DeepSeek's Engram paper (January 2026) is interesting precisely because it's a concession. Engram separates knowledge from reasoning: a static N-gram hash table handles factual lookup, freeing transformer depth for reasoning. The results are strong: BBH +5.0, ARC-Challenge +3.7 over an iso-parameter MoE baseline. The biggest gains came in reasoning benchmarks, not knowledge recall, which validates the core architectural insight: when you stop asking the transformer to store knowledge in superposed weights, its reasoning capacity improves.

Engram implicitly concedes that superposed knowledge storage is insufficient for reliable factual retrieval. The hash table gives facts their own dedicated representation, outside the compressed geometry of the transformer. This is an architectural separation that the scaling approach says shouldn't be necessary.

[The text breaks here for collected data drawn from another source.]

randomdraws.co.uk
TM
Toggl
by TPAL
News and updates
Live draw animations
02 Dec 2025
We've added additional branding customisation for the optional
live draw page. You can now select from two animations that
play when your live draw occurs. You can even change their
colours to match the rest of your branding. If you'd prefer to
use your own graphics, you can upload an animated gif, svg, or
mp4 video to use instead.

If scaling worked on knowledge, you wouldn't need a separate subsystem for it.

But Engram's knowledge layer is frozen after training. It's a static lookup table, not a learning system. DeepSeek diagnosed the right problem, that knowledge shouldn't be superposed with reasoning, and built a static patch. The patch improves performance. It doesn't learn from use. It doesn't improve from outcomes. It doesn't update when the world changes.

They're solving the right problem inside the wrong framework.

The race that can't be won on this track

The argument here isn't that scaling fails. Scaling succeeds. Models improve on benchmarks, generate better text, reason more effectively, write better code. The argument is that scaling succeeds at the wrong thing.

The failures that matter to users don't cluster neatly. A doctor's question about a rare drug interaction, an engineer's edge case in a legacy codebase, a customer's complaint that doesn't match any template. These live in the tail where superposition is structural and scaling provides the least leverage. The hundreds of billions being spent on compute infrastructure sharpen the mid-distribution while the tail-case gap persists.

What would you build if you accepted that scaling won't solve this particular problem?

The answer requires a different relationship between knowledge and the systems that use it. Knowledge stored externally, where it can be inspected, corrected, and updated. Not superposed in opaque weights. This much, RAG already attempts. But most production RAG pipelines retrieve by similarity and don't track whether the retrieval actually helped. Query the same thing twice, get the same results, regardless of whether the first result was useful or useless. Retrieval that improves from outcomes, where the quality of what gets surfaced adapts based on what actually worked, is a different mechanism entirely. A system where the 1000th query gets better results than the 1st, not because the model got bigger, but because the system learned what works for this user, in this domain, on this type of problem.

That's a different race entirely. And the industry isn't funding it.